« La vie a plus d’imagination que toi » : Vallaud-Belkacem, du Rif au PS
Dans un livre paru ce mardi 1er mars aux éditions Grasset (180 p., 17 euros), la ministre française de l’éÉducation nationale, Najat Vallaud-Belkacem, parle de son parcours, du Rif marocain au Parti socialiste. Extraits.
« Il en aurait fallu, de l’imagination, en effet, pour penser alors qu’il y aurait un jour une loi Vallaud-Belkacem… » Il faut bien le reconnaître : le parcours de Najat Valaud-Belkacem la ministre française de l’Éducation nationale est sans aucun doute le plus emprunt de courage, de persévérance et d’originalité, dans une classe politique française toujours marquée par le racisme et la misogynie. Ce parcours, Vallaud-Belkacem en livre un aperçu dans une autobiographie à mi-parcours, La vie a plus d’imagination que toi, paru ce mardi 1er mars aux éditions Grasset.
Le récit de Vallaud-Belkacem commence là où a commencé sa vie ; au Maroc. « Je suis née à Beni Chiker, dans un petit village au nord du Maroc, à quelques kilomètres de l’enclave espagnole de Melilla. Aujourd’hui, c’est une petite ville de 5 000 habitants, mais en 1977 nous étions une centaine. Peut-être moins. Je me souviens : quelques maisons de chaux blanche. Des troupeaux. Une terre aride, des pierres. Une herbe rare, ici et là, comme du lichen. Des buissons. Ni eau courante ni électricité à la maison. Et partout, le soleil qui frôle, qui brûle, qu’on ne voit plus, le soleil en son ciel gris. »
Vallaud-Belkacem précise : « J’ai un peu fréquenté l’école, en arabe bien sûr. J’allais aussi à la mosquée, avec ma mère. Du côté des femmes. C’était un islam paysan, pieux, et archaïque. Je garde surtout le souvenir de ma première visite dans une mosquée. Nous sommes entrées discrètement : une sorte de poussière flottait, bizarre. On m’avait dit : ne parle pas. Tiens ta langue. Tu comprendras. »
Le Maroc, la petite Najat le quitte vers quatre ou cinq ans. Un souvenir que la ministre restitue : « Je me souviens de ma première France ; je me revois courir sur le pont du bateau, avec ma mère qui serre ma main et respire fort ; terrifiée par le bruit, la foule, les couleurs. Et tenez-vous bien – c’était en 1982 – les voitures m’ont stupéfaite : bruyantes, rapides, dépassant de tous les côtés. Rien de comparable avec le calme de Beni Chiker. Et bien sûr la pluie. »
L’école, son dada
En France, sa famille s’installe à Amiens. Vallaud-Belkacem découvre l’école française et la lecture. L’éducation, forcément, la ministre s’y attarde. Sa scolarité, son entrée à la prestigieuse école Sciences Po… Elle attribue autant ses mérites au système scolaire français qu’à elle-même, promouvant ainsi le projet qui lui tient à cœur : une méritocratie de gauche.

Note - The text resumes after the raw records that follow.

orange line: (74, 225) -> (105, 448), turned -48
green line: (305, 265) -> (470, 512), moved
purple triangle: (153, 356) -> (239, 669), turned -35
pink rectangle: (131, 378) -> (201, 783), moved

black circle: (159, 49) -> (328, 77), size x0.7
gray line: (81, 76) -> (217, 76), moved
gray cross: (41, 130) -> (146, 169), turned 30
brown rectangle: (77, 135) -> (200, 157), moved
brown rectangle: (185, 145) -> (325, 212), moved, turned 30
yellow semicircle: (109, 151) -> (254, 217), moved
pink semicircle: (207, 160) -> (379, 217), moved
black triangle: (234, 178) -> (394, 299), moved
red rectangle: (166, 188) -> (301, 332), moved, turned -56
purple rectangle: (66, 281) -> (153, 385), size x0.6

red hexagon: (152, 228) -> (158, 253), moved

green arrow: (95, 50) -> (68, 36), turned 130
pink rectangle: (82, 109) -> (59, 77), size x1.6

« À treize ans, je me suis mise au théâtre, amateur, bien sûr. Poussée par ma professeure de français. Ou la magie du collège. On lit un peu Molière, ou Marivaux. C’est difficile. Mais il y a des scènes amusantes. Les portes claquent. Les amoureux se confondent. Les maîtresses embrassent leurs valets. Les codes se jouent de nous. Et la petite gardienne de chèvre parle le français de la scène. Magie de l’école et de l’intégration. »
Vallaud-Belkacem parle longuement de Sciences Po. L’école est aussi le lieu de sa rencontre avec Boris Vallaud, son mari. À certains endroits, le livre perd de son intérêt, ou du moins de sa fraîcheur : il devient un objet politique plus classique, jouant sur la fibre intimiste pour mieux diluer un message rassembleur. Impossible cependant, de ne pas reconnaître talent et solidité à la jeune femme qui fait l’amère expérience du racisme, s’accroche, déjoue les statistiques et les idées reçues, monte d’Amiens à Paris avec son père pour se présenter au concours d’une des écoles les plus prestigieuses de France, l’obtient, et remarque, bien sûr, que sur ses bancs, elle fait figure d’étrangère.

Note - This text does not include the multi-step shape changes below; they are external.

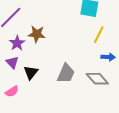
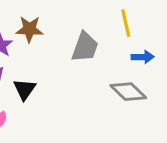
yellow line: (99, 35) -> (126, 23), turned -36
gray trapezoid: (66, 73) -> (85, 47), moved

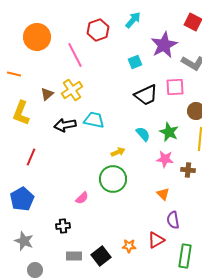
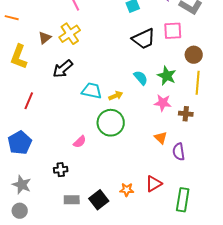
cyan trapezoid: (94, 120) -> (92, 91), moved
black arrow: (65, 125) -> (63, 69), turned -30
purple semicircle: (173, 220) -> (179, 152), moved
gray circle: (35, 270) -> (20, 211), moved

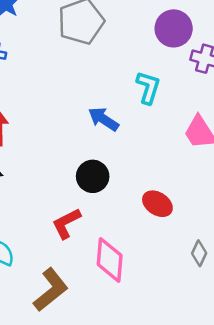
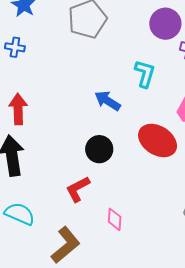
red ellipse: (157, 204) -> (158, 140), moved, size x1.5
pink diamond: (110, 260) -> (115, 219), size x0.6

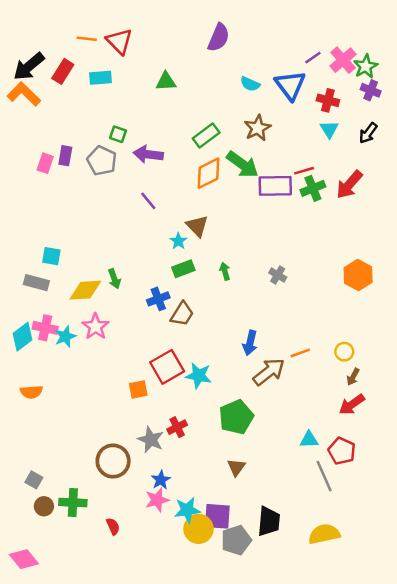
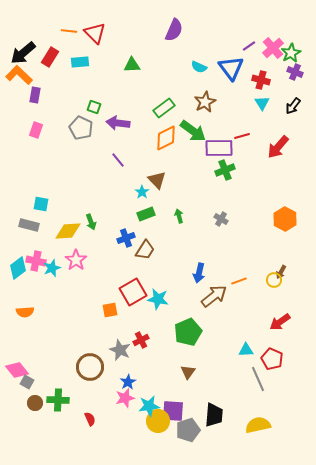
purple rectangle: (65, 156) -> (35, 95), moved
green cross: (313, 188) -> (225, 170), moved
brown arrow: (353, 377) -> (281, 272), moved
pink diamond: (24, 559) -> (17, 370), moved

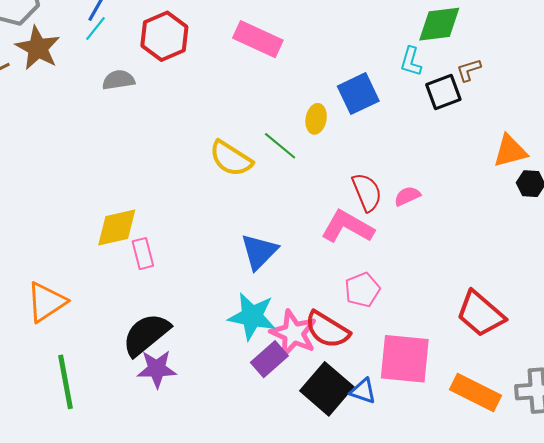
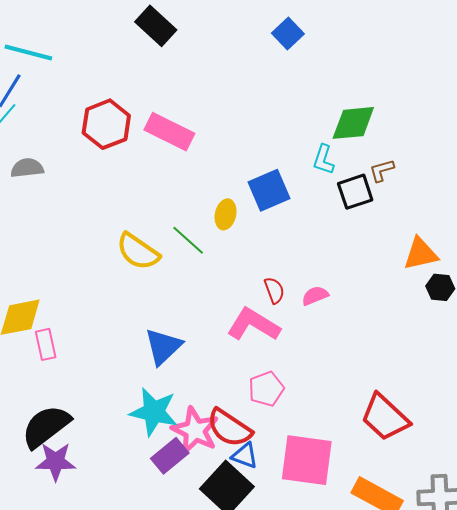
red hexagon: (164, 36) -> (106, 124), moved
red semicircle: (367, 192) -> (274, 290), size x0.7
blue triangle: (363, 391) -> (245, 456), moved

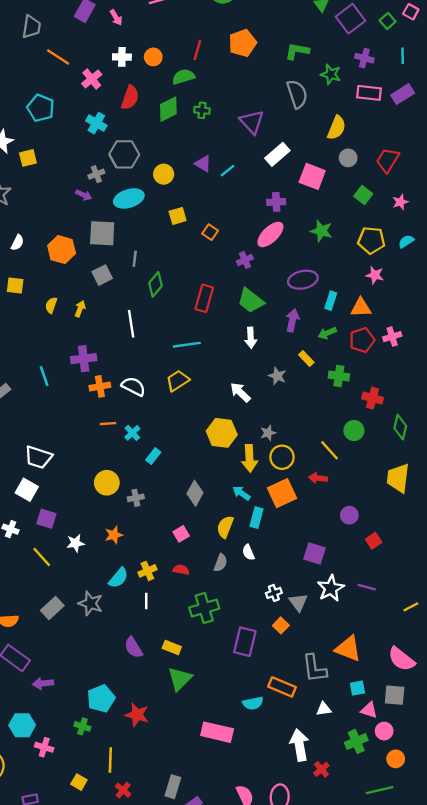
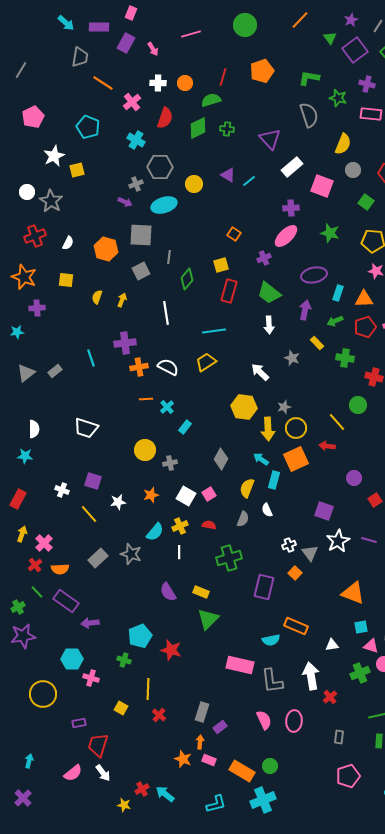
yellow square: (178, 216) -> (221, 265), moved
white square: (27, 490) -> (186, 496), moved
gray L-shape: (314, 668) -> (272, 681), moved

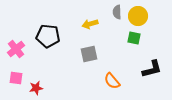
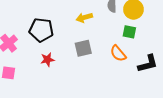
orange semicircle: (112, 81) -> (118, 53), moved
red star: (36, 88) -> (47, 60), moved

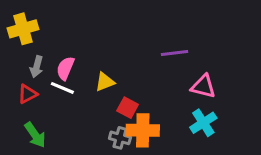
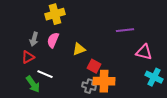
yellow cross: (23, 29) -> (55, 14), moved
white line: (62, 88) -> (45, 74), moved
cyan cross: (203, 123) -> (154, 77), moved, turned -30

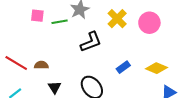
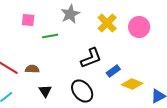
green line: (60, 22) -> (50, 36), moved
black L-shape: (91, 42) -> (91, 58), moved
yellow diamond: (156, 68) -> (132, 84), moved

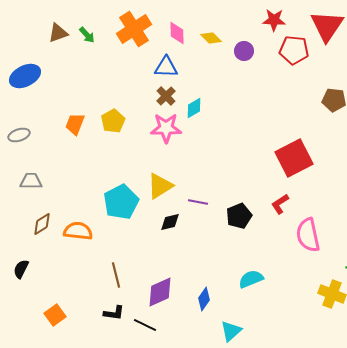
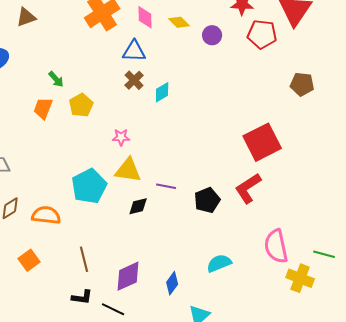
green arrow: (87, 35) -> (56, 79), moved
pink star: (166, 128) -> (121, 137), moved, size x0.6
yellow triangle: (160, 186) -> (128, 170), turned 40
red L-shape: (280, 204) -> (248, 188), size x1.5
pink semicircle: (308, 235) -> (276, 246), moved
orange square: (55, 315) -> (29, 260), moved

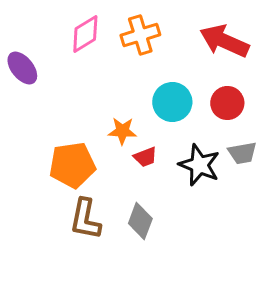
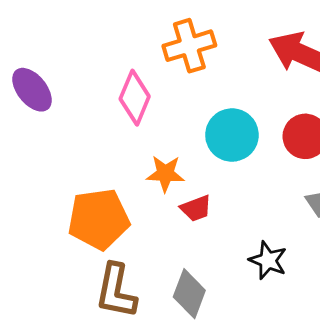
pink diamond: (85, 34) -> (135, 98), moved, turned -36
black star: (199, 165) -> (268, 260), moved, size x0.7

Vallaud-Belkacem martèle son message : l’école républicaine est la meilleur arme pour fonder un pacte républicain juste
« Très vite j’ai eu mon premier amphi, comme on dit. Nous étions plusieurs centaines, nous étions une sorte d’élite de la France : on nous le disait ainsi. Ce jour-là je me suis retournée de tous côtés (…) J’ai regardé. Et j’ai vu une masse étrangement uniforme : des jeunes filles, de jeunes garçons, des enseignantes, des enseignants, des chercheurs… Aucune peau mate. Sauf moi, peut-être. »

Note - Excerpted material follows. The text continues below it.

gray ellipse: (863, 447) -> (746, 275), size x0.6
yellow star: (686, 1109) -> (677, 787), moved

Malgré ce constat amer, Vallaud-Belkacem martèle son message, devenu sa marque de fabrique : l’école républicaine est la meilleur arme pour fonder un pacte républicain juste, la meilleure pourvoyeuse de talents, le meilleur lieu pour assurer un renouvellement des élites et une mobilité sociale réelle.
Le racisme, l’islam…
Vallaud-Belkacem parle du racisme qu’elle a subi et qu’elle continue de subir, même installée dans un fauteuil ministériel. Elle n’épargne pas au lecteur, le désormais très classique – si ce n’est rebattu – souvenir du 21 avril 2002, jour où le candidat d’extrême-droite Jean-Marie Le Pen s’est hissé au second tour de la présidentielle. À l’en croire, c’est ce moment qui la jette dans les bras du militantisme socialiste, elle qui ne s’était pas déplacée ce jour-là pour glisser de bulletin dans l’urne.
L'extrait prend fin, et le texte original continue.